# Description of the task:
Do not include the pictures; repeat the rest of the data exactly.

# Material supplied:
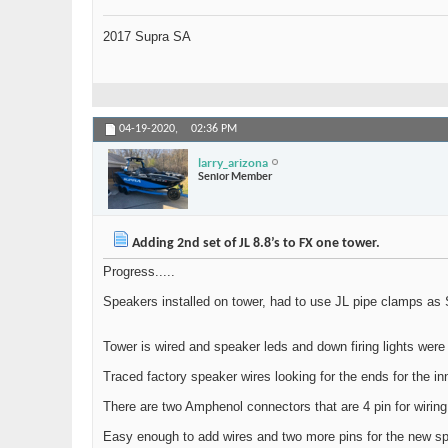
2017 Supra SA
04-19-2020,
02:36 PM
larry_arizona
Senior Member
Adding 2nd set of JL 8.8’s to FX one tower.
Progress.....
Speakers installed on tower, had to use JL pipe clamps as S
Tower is wired and speaker leds and down firing lights were
Traced factory speaker wires looking for the ends for the inn
There are two Amphenol connectors that are 4 pin for wiring
Easy enough to add wires and two more pins for the new sp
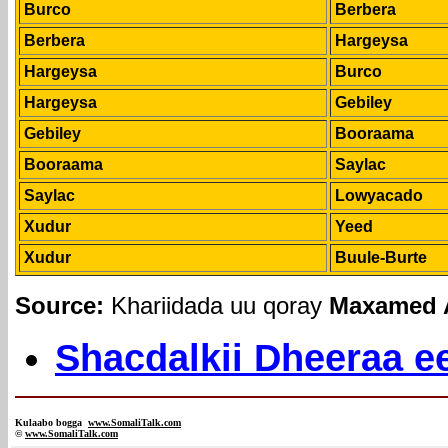
Burco
Berbera
Berbera
Hargeysa
Hargeysa
Burco
Hargeysa
Gebiley
Gebiley
Booraama
Booraama
Saylac
Saylac
Lowyacado
Xudur
Yeed
Xudur
Buule-Burte
Source:
Khariidada uu qoray
Maxamed A
Shacdalkii Dheeraa ee
Kulaabo bogga
www.SomaliTalk.com
©
www.Somali
Talk.com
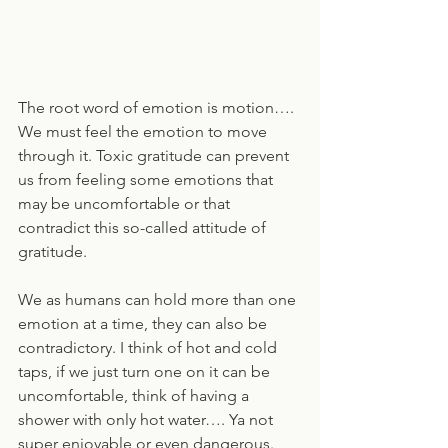
The root word of emotion is motion…. 
We must feel the emotion to move 
through it. Toxic gratitude can prevent 
us from feeling some emotions that 
may be uncomfortable or that 
contradict this so-called attitude of 
gratitude. 
We as humans can hold more than one 
emotion at a time, they can also be 
contradictory. I think of hot and cold 
taps, if we just turn one on it can be 
uncomfortable, think of having a 
shower with only hot water…. Ya not 
super enjoyable or even dangerous. 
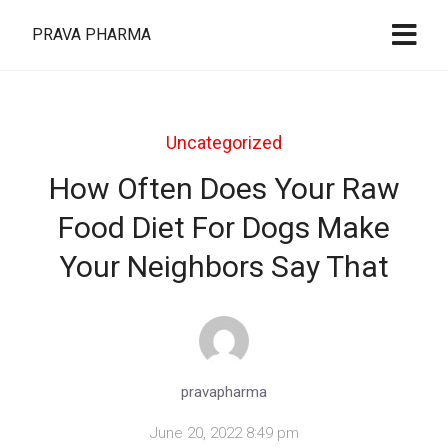
PRAVA PHARMA
Uncategorized
How Often Does Your Raw
Food Diet For Dogs Make
Your Neighbors Say That
pravapharma
June 20, 2022 8:49 pm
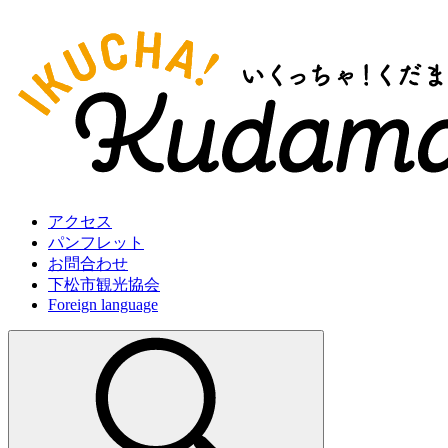
アクセス
パンフレット
お問合わせ
下松市観光協会
Foreign language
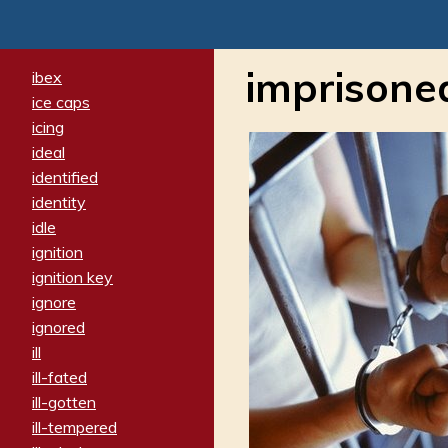
imprisone
ibex
ice caps
icing
ideal
identified
identity
idle
ignition
ignition key
ignore
ignored
ill
ill-fated
ill-gotten
ill-tempered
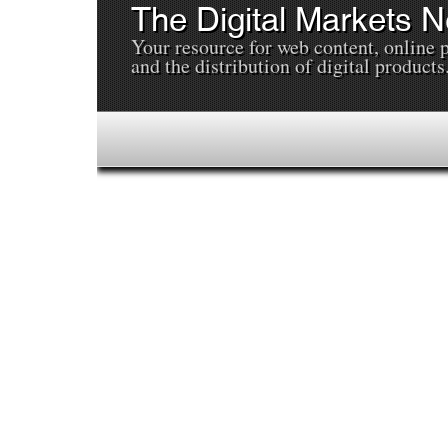
The Digital Markets 
Your resource for web content, online 
and the distribution of digital products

# Task output:
2017 Supra SA
04-19-2020,
02:36 PM
larry_arizona
Senior Member
Adding 2nd set of JL 8.8’s to FX one tower.
Progress.....
Speakers installed on tower, had to use JL pipe clamps as S
Tower is wired and speaker leds and down firing lights were
Traced factory speaker wires looking for the ends for the inn
There are two Amphenol connectors that are 4 pin for wiring
Easy enough to add wires and two more pins for the new sp
Burco
Berbera
Berbera
Hargeysa
Hargeysa
Burco
Hargeysa
Gebiley
Gebiley
Booraama
Booraama
Saylac
Saylac
Lowyacado
Xudur
Yeed
Xudur
Buule-Burte
Source:
Khariidada uu qoray
Maxamed A
Shacdalkii Dheeraa ee
Kulaabo bogga
www.SomaliTalk.com
©
www.Somali
Talk.com
The root word of emotion is motion…. 
We must feel the emotion to move 
through it. Toxic gratitude can prevent 
us from feeling some emotions that 
may be uncomfortable or that 
contradict this so-called attitude of 
gratitude. 
We as humans can hold more than one 
emotion at a time, they can also be 
contradictory. I think of hot and cold 
taps, if we just turn one on it can be 
uncomfortable, think of having a 
shower with only hot water…. Ya not 
super enjoyable or even dangerous. 
PRAVA PHARMA
Uncategorized
How Often Does Your Raw
Food Diet For Dogs Make
Your Neighbors Say That
pravapharma
June 20, 2022 8:49 pm
アクセス
パンフレット
お問合わせ
下松市観光協会
Foreign language
imprisone
ibex
ice caps
icing
ideal
identified
identity
idle
ignition
ignition key
ignore
ignored
ill
ill-fated
ill-gotten
ill-tempered
The Digital Markets 
Your resource for web content, online 
and the distribution of digital products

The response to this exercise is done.